What this task involves =
Any image in the records should be left out; output everything else exactly.

Provided data =
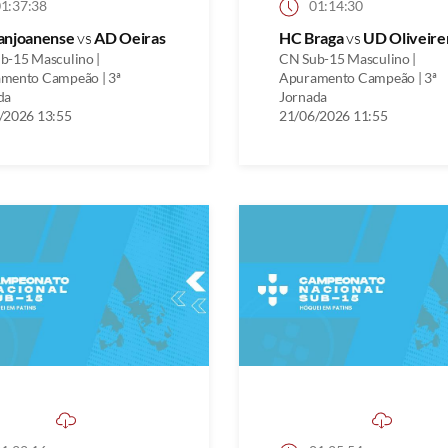
1:37:38
01:14:30
anjoanense
vs
AD Oeiras
HC Braga
vs
UD Oliveire
b-15 Masculino |
CN Sub-15 Masculino |
mento Campeão | 3ª
Apuramento Campeão | 3ª
da
Jornada
/2026 13:55
21/06/2026 11:55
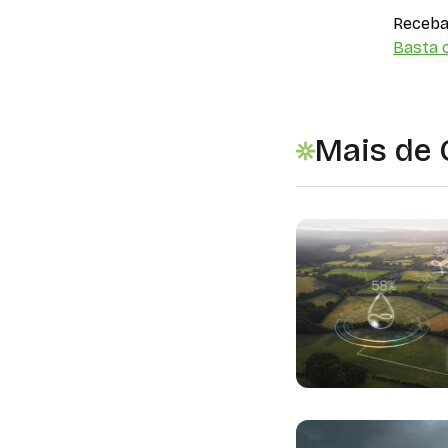
Receba 
Basta c
Mais de 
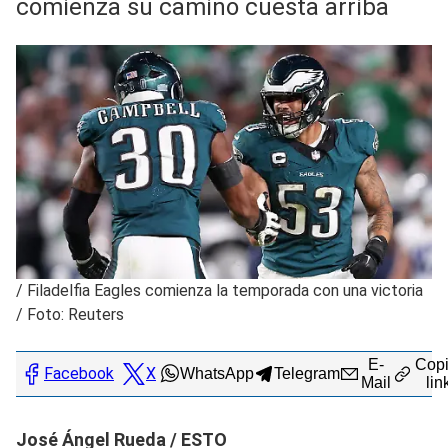
comienza su camino cuesta arriba
/
Filadelfia Eagles comienza la temporada con una victoria
/ Foto: Reuters
E-
Copi
Facebook
X
WhatsApp
Telegram
Mail
lin
José Ángel Rueda / ESTO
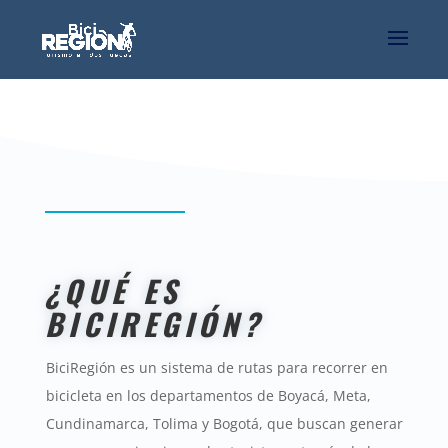
[rev_slider alias="movil"]
¿QUÉ ES
BICIREGIÓN?
BiciRegión
es un sistema de rutas para recorrer en
bicicleta en los departamentos de Boyacá, Meta,
Cundinamarca, Tolima y Bogotá, que buscan generar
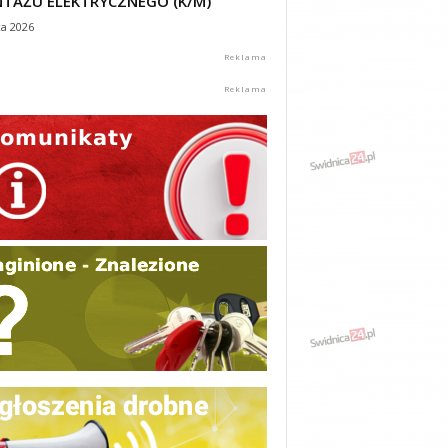
TAŻU ELEKTRYCZNEGO (K/M)
ca 2026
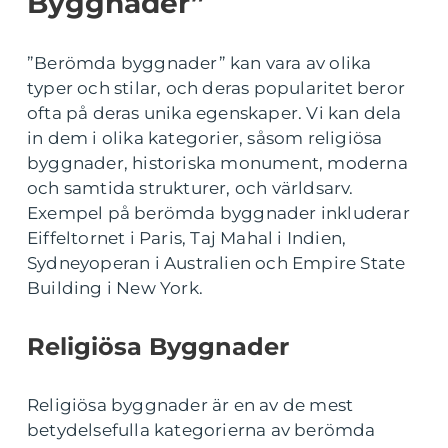
Byggnader”
”Berömda byggnader” kan vara av olika
typer och stilar, och deras popularitet beror
ofta på deras unika egenskaper. Vi kan dela
in dem i olika kategorier, såsom religiösa
byggnader, historiska monument, moderna
och samtida strukturer, och världsarv.
Exempel på berömda byggnader inkluderar
Eiffeltornet i Paris, Taj Mahal i Indien,
Sydneyoperan i Australien och Empire State
Building i New York.
Religiösa Byggnader
Religiösa byggnader är en av de mest
betydelsefulla kategorierna av berömda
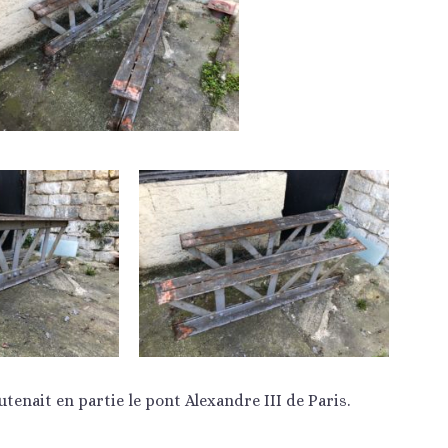
utenait en partie le pont Alexandre III de Paris.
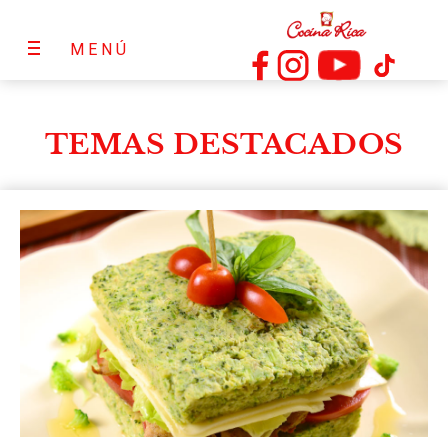
MENÚ
TEMAS DESTACADOS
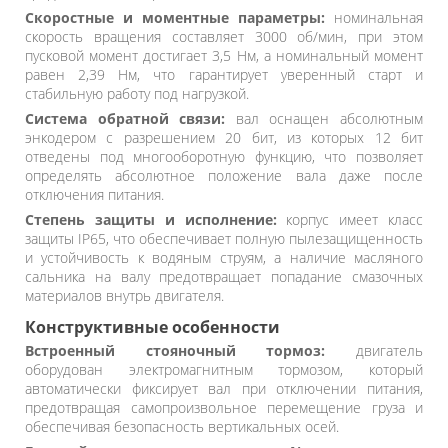
Скоростные и моментные параметры:
номинальная
скорость вращения составляет 3000 об/мин, при этом
пусковой момент достигает 3,5 Нм, а номинальный момент
равен 2,39 Нм, что гарантирует уверенный старт и
стабильную работу под нагрузкой.
Система обратной связи:
вал оснащен абсолютным
энкодером с разрешением 20 бит, из которых 12 бит
отведены под многооборотную функцию, что позволяет
определять абсолютное положение вала даже после
отключения питания.
Степень защиты и исполнение:
корпус имеет класс
защиты IP65, что обеспечивает полную пылезащищенность
и устойчивость к водяным струям, а наличие масляного
сальника на валу предотвращает попадание смазочных
материалов внутрь двигателя.
Конструктивные особенности
Встроенный стояночный тормоз:
двигатель
оборудован электромагнитным тормозом, который
автоматически фиксирует вал при отключении питания,
предотвращая самопроизвольное перемещение груза и
обеспечивая безопасность вертикальных осей.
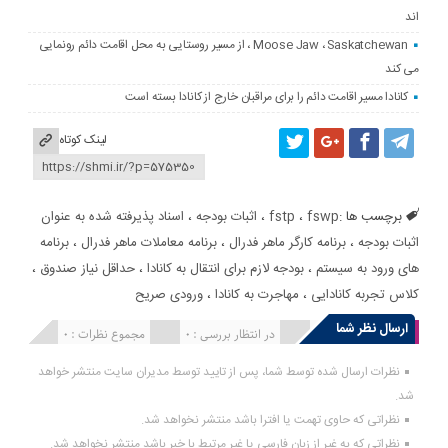
اند
Moose Jaw ، Saskatchewan ، از مسیر روستایی به محل اقامت دائم رونمایی
می کند
کانادا مسیر اقامت دائم را برای مراقبان خارج از کانادا بسته است
لینک کوتاه
برچسب ها :
fswp
،
fstp
،
اثبات بودجه
،
اسناد پذیرفته شده به عنوان
اثبات بودجه
،
برنامه کارگر ماهر فدرال
،
برنامه معاملات ماهر فدرال
،
برنامه
های ورود به سیستم
،
بودجه لازم برای انتقال به کانادا
،
حداقل نیاز صندوق
،
کلاس تجربه کانادایی
،
مهاجرت به کانادا
،
ورودی صریح
ارسال نظر شما
انتشار یافته : 0
در انتظار بررسی : 0
مجموع نظرات : 0
نظرات ارسال شده توسط شما، پس از تایید توسط مدیران سایت منتشر خواهد
شد.
نظراتی که حاوی تهمت یا افترا باشد منتشر نخواهد شد.
نظراتی که به غیر از زبان فارسی یا غیر مرتبط با خبر باشد منتشر نخواهد شد.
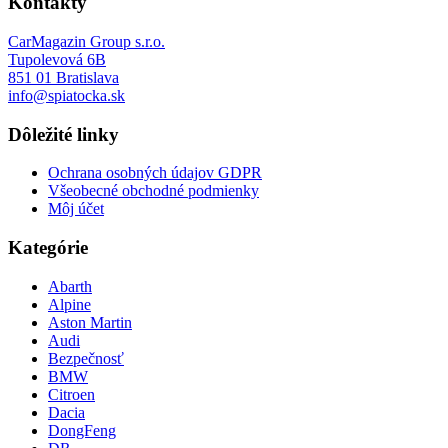
Kontakty
CarMagazin Group s.r.o.
Tupolevová 6B
851 01 Bratislava
info@spiatocka.sk
Dôležité linky
Ochrana osobných údajov GDPR
Všeobecné obchodné podmienky
Môj účet
Kategórie
Abarth
Alpine
Aston Martin
Audi
Bezpečnosť
BMW
Citroen
Dacia
DongFeng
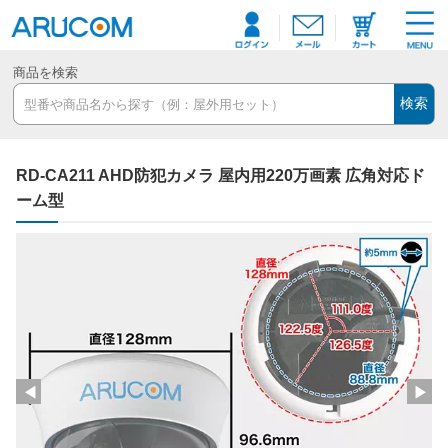
商品を検索
検索
RD-CA211 AHD防犯カメラ 屋内用220万画素 広角対応ド
ーム型
◀
▶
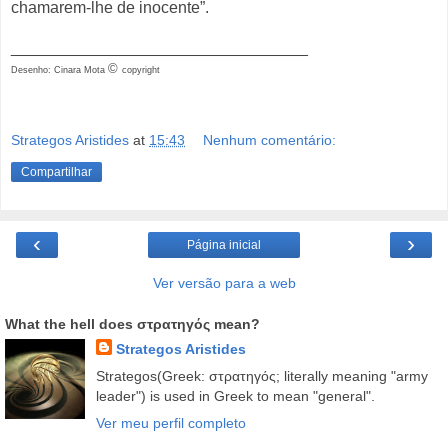
chamarem-lhe de inocente”.
_________________________________
©
Desenho: Cinara Mota
copyright
Strategos Aristides
at
15:43
Nenhum comentário:
Compartilhar
‹
›
Página inicial
Ver versão para a web
What the hell does στρατηγός mean?
Strategos Aristides
Strategos(Greek: στρατηγός; literally meaning "army
leader") is used in Greek to mean "general".
Ver meu perfil completo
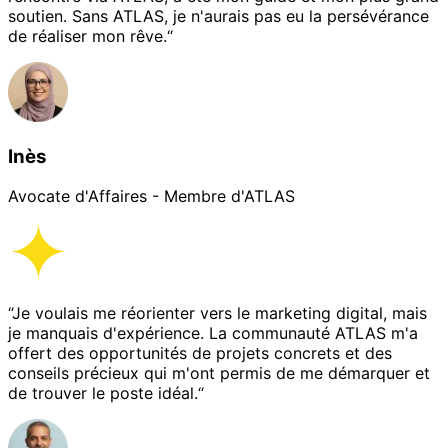
soutien. Sans ATLAS, je n'aurais pas eu la persévérance
de réaliser mon rêve.“
Inès
Avocate d'Affaires - Membre d'ATLAS
“Je voulais me réorienter vers le marketing digital, mais
je manquais d'expérience. La communauté ATLAS m'a
offert des opportunités de projets concrets et des
conseils précieux qui m'ont permis de me démarquer et
de trouver le poste idéal.“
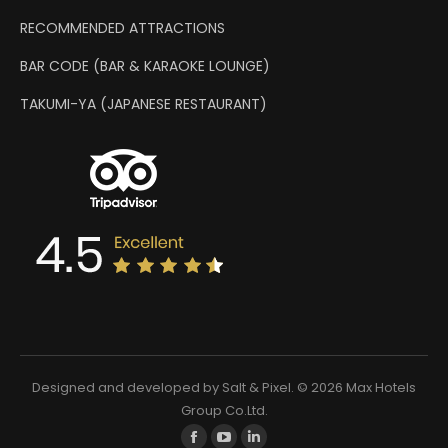
RECOMMENDED ATTRACTIONS
BAR CODE (BAR & KARAOKE LOUNGE)
TAKUMI-YA (JAPANESE RESTAURANT)
Designed and developed by
Salt & Pixel
. © 2026 Max Hotels
Group Co.Ltd.
Find us on:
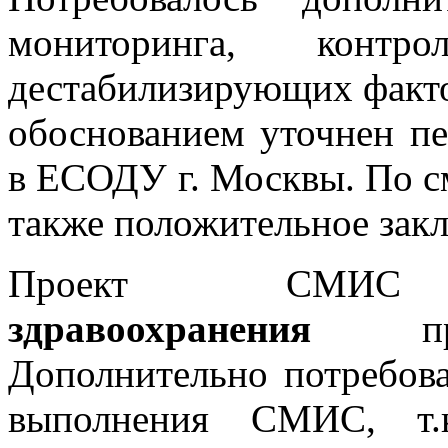
мониторинга, контр
дестабилизирующих факто
обоснованием уточнен пе
в ЕСОДУ г. Москвы. По с
также положительное зак
Проект С
здравоохранения
прош
Дополнительно потребова
выполнения СМИС, т.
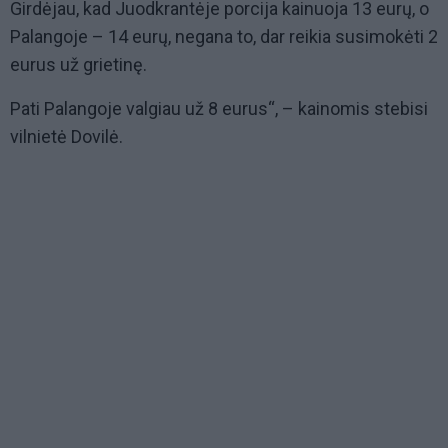
Girdėjau, kad Juodkrantėje porcija kainuoja 13 eurų, o
Palangoje – 14 eurų, negana to, dar reikia susimokėti 2
eurus už grietinę.
Pati Palangoje valgiau už 8 eurus“, – kainomis stebisi
vilnietė Dovilė.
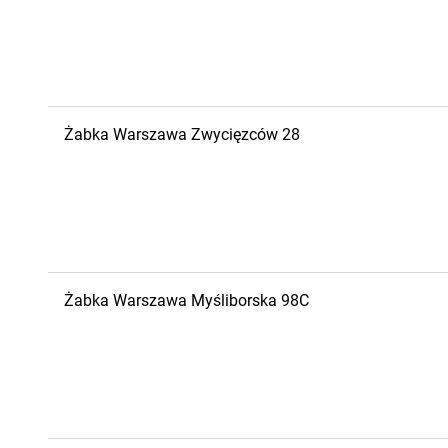
Żabka
Warszawa
Zwycięzców 28
Żabka
Warszawa
Myśliborska 98C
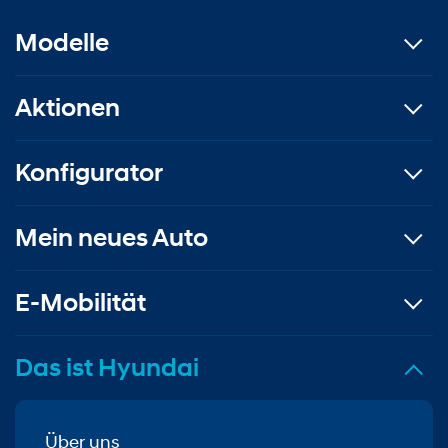
Modelle
Aktionen
Konfigurator
Mein neues Auto
E-Mobilität
Das ist Hyundai
Über uns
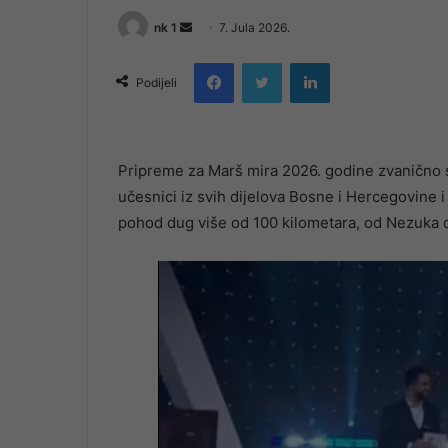
Send
nk 1
7. Jula 2026.
an
Facebook
Twitter
LinkedIn
email
Podijeli
Pripreme za Marš mira 2026. godine zvanično 
učesnici iz svih dijelova Bosne i Hercegovine i 
pohod dug više od 100 kilometara, od Nezuka 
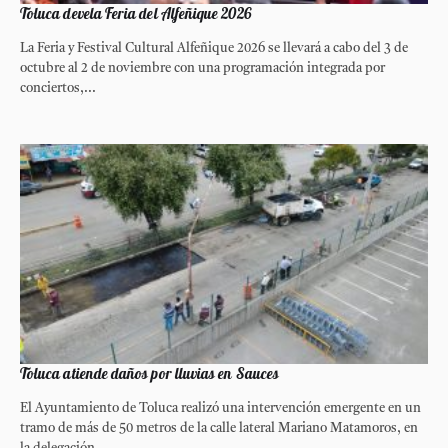
Toluca devela Feria del Alfeñique 2026
La Feria y Festival Cultural Alfeñique 2026 se llevará a cabo del 3 de
octubre al 2 de noviembre con una programación integrada por
conciertos,...
Toluca atiende daños por lluvias en Sauces
El Ayuntamiento de Toluca realizó una intervención emergente en un
tramo de más de 50 metros de la calle lateral Mariano Matamoros, en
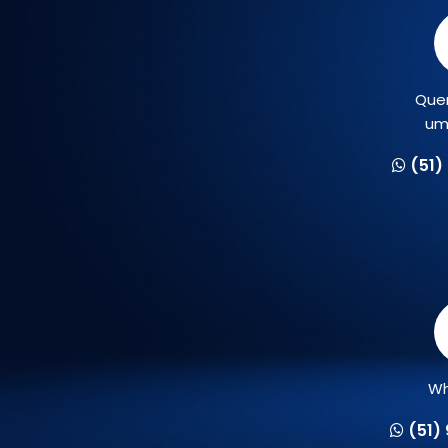
Que
um
(51)
Wh
(51)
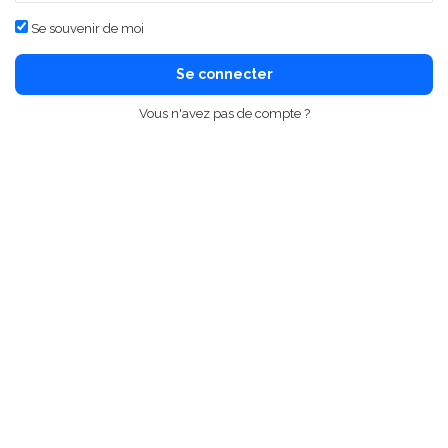
Se souvenir de moi
Se connecter
Vous n'avez pas de compte ?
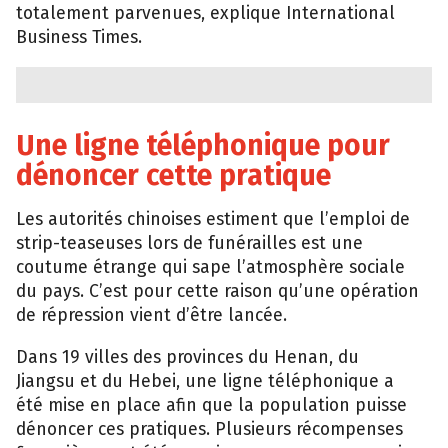
totalement parvenues, explique International
Business Times.
Une ligne téléphonique pour
dénoncer cette pratique
Les autorités chinoises estiment que l’emploi de
strip-teaseuses lors de funérailles est une
coutume étrange qui sape l’atmosphère sociale
du pays. C’est pour cette raison qu’une opération
de répression vient d’être lancée.
Dans 19 villes des provinces du Henan, du
Jiangsu et du Hebei, une ligne téléphonique a
été mise en place afin que la population puisse
dénoncer ces pratiques. Plusieurs récompenses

Response box =
1:37:38
01:14:30
anjoanense
vs
AD Oeiras
HC Braga
vs
UD Oliveire
b-15 Masculino |
CN Sub-15 Masculino |
mento Campeão | 3ª
Apuramento Campeão | 3ª
da
Jornada
/2026 13:55
21/06/2026 11:55
Receba 
Basta c
Mais de 
comienza su camino cuesta arriba
/
Filadelfia Eagles comienza la temporada con una victoria
/ Foto: Reuters
E-
Copi
Facebook
X
WhatsApp
Telegram
Mail
lin
José Ángel Rueda / ESTO
[rev_slider alias="movil"]
¿QUÉ ES
BICIREGIÓN?
BiciRegión
es un sistema de rutas para recorrer en
bicicleta en los departamentos de Boyacá, Meta,
Cundinamarca, Tolima y Bogotá, que buscan generar
TAŻU ELEKTRYCZNEGO (K/M)
ca 2026
Byggnader”
”Berömda byggnader” kan vara av olika
typer och stilar, och deras popularitet beror
ofta på deras unika egenskaper. Vi kan dela
in dem i olika kategorier, såsom religiösa
byggnader, historiska monument, moderna
och samtida strukturer, och världsarv.
Exempel på berömda byggnader inkluderar
Eiffeltornet i Paris, Taj Mahal i Indien,
Sydneyoperan i Australien och Empire State
Building i New York.
Religiösa Byggnader
Religiösa byggnader är en av de mest
betydelsefulla kategorierna av berömda
utenait en partie le pont Alexandre III de Paris.
MENÚ
TEMAS DESTACADOS
Скоростные и моментные параметры:
номинальная
скорость вращения составляет 3000 об/мин, при этом
пусковой момент достигает 3,5 Нм, а номинальный момент
равен 2,39 Нм, что гарантирует уверенный старт и
стабильную работу под нагрузкой.
Система обратной связи:
вал оснащен абсолютным
энкодером с разрешением 20 бит, из которых 12 бит
отведены под многооборотную функцию, что позволяет
определять абсолютное положение вала даже после
отключения питания.
Степень защиты и исполнение:
корпус имеет класс
защиты IP65, что обеспечивает полную пылезащищенность
и устойчивость к водяным струям, а наличие масляного
сальника на валу предотвращает попадание смазочных
материалов внутрь двигателя.
Конструктивные особенности
Встроенный стояночный тормоз:
двигатель
оборудован электромагнитным тормозом, который
автоматически фиксирует вал при отключении питания,
предотвращая самопроизвольное перемещение груза и
обеспечивая безопасность вертикальных осей.
اند
Moose Jaw ، Saskatchewan ، از مسیر روستایی به محل اقامت دائم رونمایی
می کند
کانادا مسیر اقامت دائم را برای مراقبان خارج از کانادا بسته است
لینک کوتاه
برچسب ها :
fswp
،
fstp
،
اثبات بودجه
،
اسناد پذیرفته شده به عنوان
اثبات بودجه
،
برنامه کارگر ماهر فدرال
،
برنامه معاملات ماهر فدرال
،
برنامه
های ورود به سیستم
،
بودجه لازم برای انتقال به کانادا
،
حداقل نیاز صندوق
،
کلاس تجربه کانادایی
،
مهاجرت به کانادا
،
ورودی صریح
ارسال نظر شما
انتشار یافته : 0
در انتظار بررسی : 0
مجموع نظرات : 0
نظرات ارسال شده توسط شما، پس از تایید توسط مدیران سایت منتشر خواهد
شد.
نظراتی که حاوی تهمت یا افترا باشد منتشر نخواهد شد.
نظراتی که به غیر از زبان فارسی یا غیر مرتبط با خبر باشد منتشر نخواهد شد.
Kontakty
CarMagazin Group s.r.o.
Tupolevová 6B
851 01 Bratislava
info@spiatocka.sk
Dôležité linky
Ochrana osobných údajov GDPR
Všeobecné obchodné podmienky
Môj účet
Kategórie
Abarth
Alpine
Aston Martin
Audi
Bezpečnosť
BMW
Citroen
Dacia
DongFeng
商品を検索
検索
RD-CA211 AHD防犯カメラ 屋内用220万画素 広角対応ド
ーム型
◀
▶
chamarem-lhe de inocente”.
_________________________________
©
Desenho: Cinara Mota
copyright
Strategos Aristides
at
15:43
Nenhum comentário:
Compartilhar
‹
›
Página inicial
Ver versão para a web
What the hell does στρατηγός mean?
Strategos Aristides
Strategos(Greek: στρατηγός; literally meaning "army
leader") is used in Greek to mean "general".
Ver meu perfil completo
soutien. Sans ATLAS, je n'aurais pas eu la persévérance
de réaliser mon rêve.“
Inès
Avocate d'Affaires - Membre d'ATLAS
“Je voulais me réorienter vers le marketing digital, mais
je manquais d'expérience. La communauté ATLAS m'a
offert des opportunités de projets concrets et des
conseils précieux qui m'ont permis de me démarquer et
de trouver le poste idéal.“
RECOMMENDED ATTRACTIONS
BAR CODE (BAR & KARAOKE LOUNGE)
TAKUMI-YA (JAPANESE RESTAURANT)
Designed and developed by
Salt & Pixel
. © 2026 Max Hotels
Group Co.Ltd.
Find us on:
мониторинга, контр
дестабилизирующих факто
обоснованием уточнен пе
в ЕСОДУ г. Москвы. По с
также положительное зак
Проект С
здравоохранения
прош
Дополнительно потребова
выполнения СМИС, т.
Girdėjau, kad Juodkrantėje porcija kainuoja 13 eurų, o
Palangoje – 14 eurų, negana to, dar reikia susimokėti 2
eurus už grietinę.
Pati Palangoje valgiau už 8 eurus“, – kainomis stebisi
vilnietė Dovilė.
Żabka
Warszawa
Zwycięzców 28
Żabka
Warszawa
Myśliborska 98C
Modelle
Aktionen
Konfigurator
Mein neues Auto
E-Mobilität
Das ist Hyundai
Über uns
Send
nk 1
7. Jula 2026.
an
Facebook
Twitter
LinkedIn
email
Podijeli
Pripreme za Marš mira 2026. godine zvanično 
učesnici iz svih dijelova Bosne i Hercegovine i 
pohod dug više od 100 kilometara, od Nezuka 
Toluca devela Feria del Alfeñique 2026
La Feria y Festival Cultural Alfeñique 2026 se llevará a cabo del 3 de
octubre al 2 de noviembre con una programación integrada por
conciertos,...
Toluca atiende daños por lluvias en Sauces
El Ayuntamiento de Toluca realizó una intervención emergente en un
tramo de más de 50 metros de la calle lateral Mariano Matamoros, en
Que
um
(51)
Wh
(51)
Se souvenir de moi
Se connecter
Vous n'avez pas de compte ?
totalement parvenues, explique International
Business Times.
Une ligne téléphonique pour
dénoncer cette pratique
Les autorités chinoises estiment que l’emploi de
strip-teaseuses lors de funérailles est une
coutume étrange qui sape l’atmosphère sociale
du pays. C’est pour cette raison qu’une opération
de répression vient d’être lancée.
Dans 19 villes des provinces du Henan, du
Jiangsu et du Hebei, une ligne téléphonique a
été mise en place afin que la population puisse
dénoncer ces pratiques. Plusieurs récompenses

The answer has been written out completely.